Try putting either your lop or baby rabbits in a cage and let them sniff each other. If your baby rabbits are in the cage, leave your lop outside (or in *ANOTHER* cage) to let them get used to each other. if you're worried about them fighting and your baby rabbits getting injured I suggest you try this when they're older?


----------



## Nancy McClelland (Feb 27, 2012)

:yeahthat: Didn't sound like play to me. When older rabbits don't get along there is usually a lot of fur flying and some blood.


----------



## LakeCondo (Feb 27, 2012)

You don't want it to get to the point of actual fighting, so go slow.


----------



## ZRabbits (Feb 28, 2012)

*LakeCondo wrote: *


> You don't want it to get to the point of actual fighting, so go slow.

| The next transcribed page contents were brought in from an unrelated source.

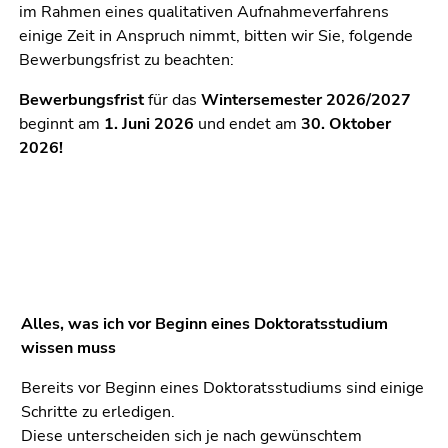
4)
im Rahmen eines qualitativen Aufnahmeverfahrens
Zu
einige Zeit in Anspruch nimmt, bitten wir Sie, folgende
den
Bewerbungsfrist zu beachten:
Zusatzinformationen
Bewerbungsfrist
für das
Wintersemester 2026/2027
(Zugriffstaste
beginnt am
1. Juni 2026
und endet am
30. Oktober
5)
2026!
Zu
den
Seiteneinstellungen
(Benutzer/Sprache)
(Zugriffstaste
8)
Zur
Suche
Alles, was ich vor Beginn eines Doktoratsstudium
(Zugriffstaste
wissen muss
9)
Bereits vor Beginn eines Doktoratsstudiums sind einige
Ende
Schritte zu erledigen.
dieses
Diese unterscheiden sich je nach gewünschtem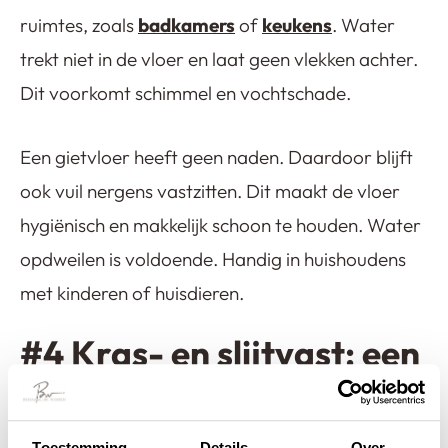
ruimtes, zoals
badkamers
of
keukens
. Water
trekt niet in de vloer en laat geen vlekken achter.
Dit voorkomt schimmel en vochtschade.
Een gietvloer heeft geen naden. Daardoor blijft
ook vuil nergens vastzitten. Dit maakt de vloer
hygiënisch en makkelijk schoon te houden. Water
opdweilen is voldoende. Handig in huishoudens
met kinderen of huisdieren.
#4 Kras- en slijtvast: een
vloer die lang meegaat
Hoelang u ook in uw appartement blijft wonen, u
Toestemming
Details
Over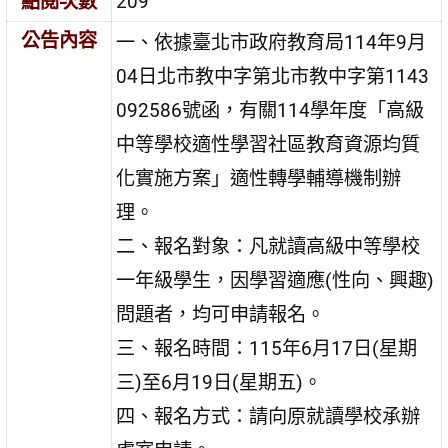
點閱次數
209
公告內容
一、依據臺北市政府教育局114年9月
04日北市教中字第北市教中字第1143
092586號函，有關114學年度「高級
中等學校適性學習社區教育資源均質
化實施方案」適性轉學輔導機制辦
理。
二、報名對象：凡就讀高級中等學校
一年級學生，因學習適應(性向、興趣)
問題者，均可申請報名。
三、報名時間：115年6月17日(星期
三)至6月19日(星期五)。
四、報名方式：請向原就讀學校承辦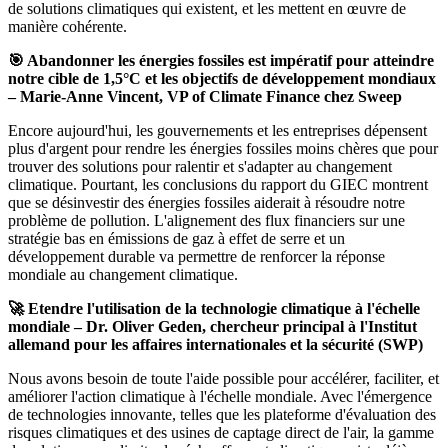
de solutions climatiques qui existent, et les mettent en œuvre de
manière cohérente.
🎯 Abandonner les énergies fossiles est impératif pour atteindre
notre cible de 1,5°C et les objectifs de développement mondiaux
– Marie-Anne Vincent, VP of Climate Finance chez Sweep
Encore aujourd'hui, les gouvernements et les entreprises dépensent
plus d'argent pour rendre les énergies fossiles moins chères que pour
trouver des solutions pour ralentir et s'adapter au changement
climatique. Pourtant, les conclusions du rapport du GIEC montrent
que se désinvestir des énergies fossiles aiderait à résoudre notre
problème de pollution. L'alignement des flux financiers sur une
stratégie bas en émissions de gaz à effet de serre et un
développement durable va permettre de renforcer la réponse
mondiale au changement climatique.
🚀 Etendre l'utilisation de la technologie climatique à l'échelle
mondiale – Dr. Oliver Geden, chercheur principal à l'Institut
allemand pour les affaires internationales et la sécurité (SWP)
Nous avons besoin de toute l'aide possible pour accélérer, faciliter, et
améliorer l'action climatique à l'échelle mondiale. Avec l'émergence
de technologies innovante, telles que les plateforme d'évaluation des
risques climatiques et des usines de captage direct de l'air, la gamme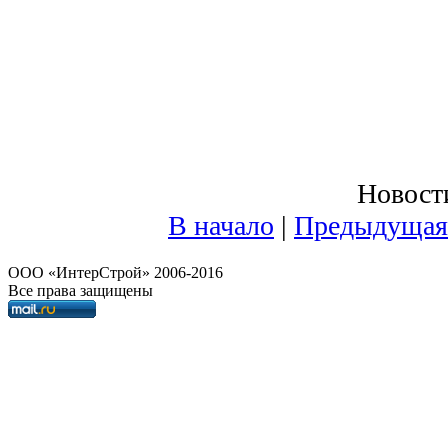
Новости
В начало
|
Предыдущая
OOO «ИнтерСтрой» 2006-2016
Все права защищены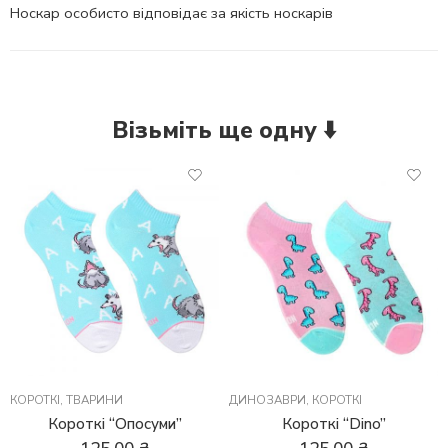
Носкар особисто відповідає за якість носкарів
Візьміть ще одну ⬇️
КОРОТКІ
,
ТВАРИНИ
ДИНОЗАВРИ
,
КОРОТКІ
Короткі “Опосуми”
Короткі “Dino”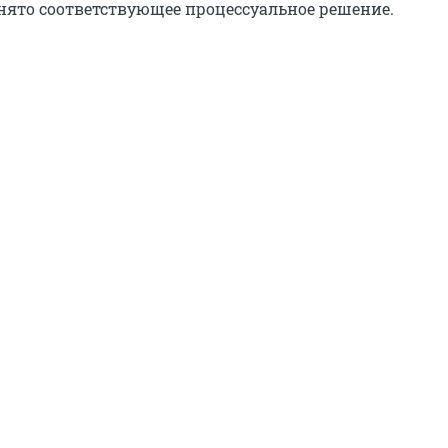
инято соответствующее процессуальное решение.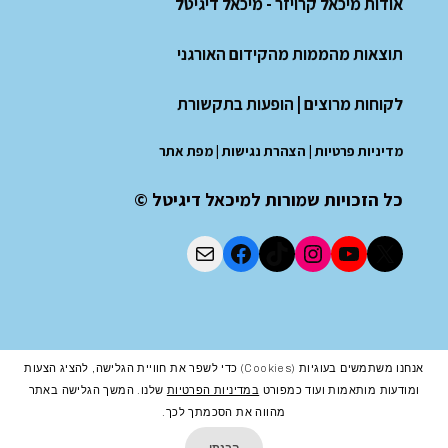
אודות מיכאל קרויזר - מיכאל דיגיטל
תוצאות מהממות מהקידום האורגני
לקוחות מרוצים
|
הופעות בתקשורת
מדיניות פרטיות
|
הצהרת נגישות
|
מפת אתר
כל הזכויות שמורות למיכאל דיגיטל ©
אנחנו משתמשים בעוגיות (cookies) כדי לשפר את חוויית הגלישה, להציג הצעות
ומודעות מותאמות ועוד כמפורט
במדיניות הפרטיות
שלנו. המשך הגלישה באתר
מהווה את הסכמתך לכך.
הבנתי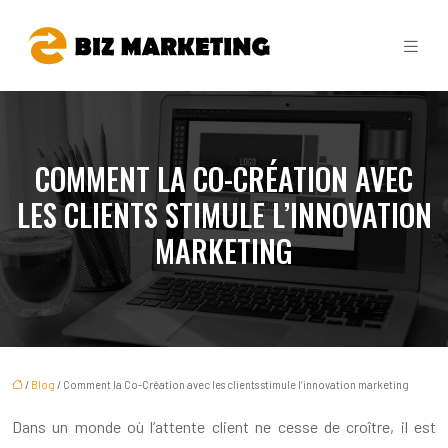
COMMENT LA CO-CRÉATION AVEC
LES CLIENTS STIMULE L’INNOVATION
MARKETING
/
Blog
/ Comment la Co-Création avec les clients stimule l’innovation marketing
Dans un monde où l’attente client ne cesse de croître, il est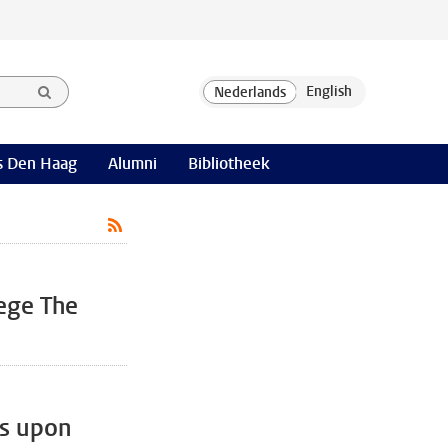
 Den Haag
Alumni
Bibliotheek
lege The
s upon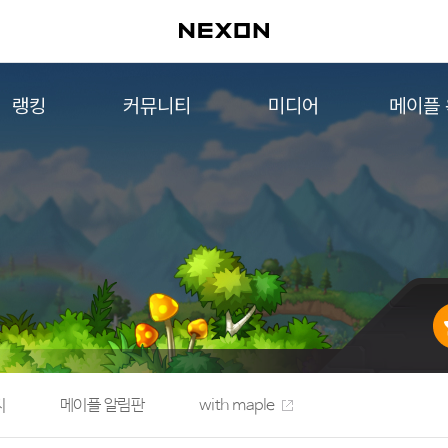
랭킹
커뮤니티
미디어
메이플
월드 랭킹
자유게시판
영상
메이플 
컨텐츠 랭킹
메이플 아트
음악
메이플 코디
아트웍
메이플스토리 파트너스
웹툰
AI Style Finder
미니게임
커뮤니티 아카이브
지
메이플 알림판
with maple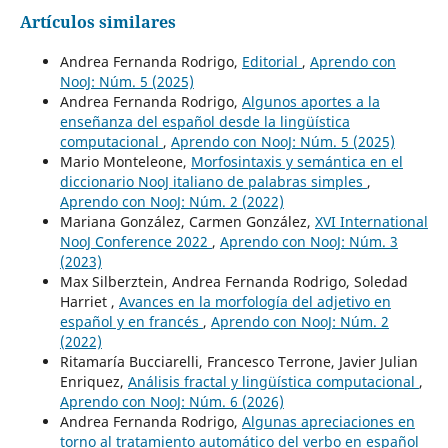
Artículos similares
Andrea Fernanda Rodrigo,
Editorial
,
Aprendo con
NooJ: Núm. 5 (2025)
Andrea Fernanda Rodrigo,
Algunos aportes a la
enseñanza del español desde la lingüística
computacional
,
Aprendo con NooJ: Núm. 5 (2025)
Mario Monteleone,
Morfosintaxis y semántica en el
diccionario NooJ italiano de palabras simples
,
Aprendo con NooJ: Núm. 2 (2022)
Mariana González, Carmen González,
XVI International
NooJ Conference 2022
,
Aprendo con NooJ: Núm. 3
(2023)
Max Silberztein, Andrea Fernanda Rodrigo, Soledad
Harriet ,
Avances en la morfología del adjetivo en
español y en francés
,
Aprendo con NooJ: Núm. 2
(2022)
Ritamaría Bucciarelli, Francesco Terrone, Javier Julian
Enriquez,
Análisis fractal y lingüística computacional
,
Aprendo con NooJ: Núm. 6 (2026)
Andrea Fernanda Rodrigo,
Algunas apreciaciones en
torno al tratamiento automático del verbo en español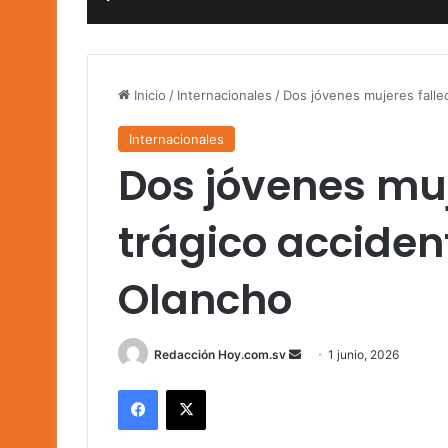
Inicio
/
Internacionales
/
Dos jóvenes mujeres falle
Internacionales
Dos jóvenes muj
trágico acciden
Olancho
Send
Redacción Hoy.com.sv
1 junio, 2026
an
Facebook
X
email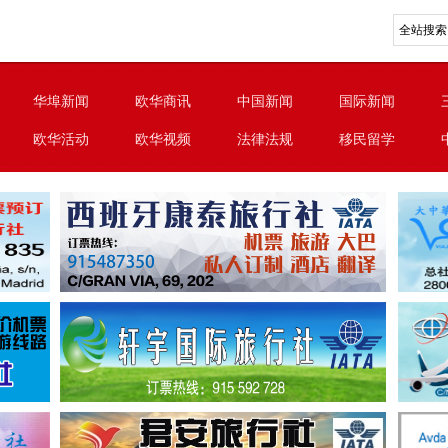
华埠新闻
欧华商讯
中国新闻
国际新闻
欧华活动
欧华视频
法律法规
移民留学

Definitely take it slow. Though your lop is only a couple months older than your babies, he is the older bunny. I would keep him in a crate next to the new ones and let them sniff each other through the bars. I wouldn't just let them get along together. One thing about bunnies, if they don't like one another, they won't just fight, they go for the kill. It's just hard wired. 

Going slow is the best bet to get them to get along. 

Wishing you all the luck.

K


----------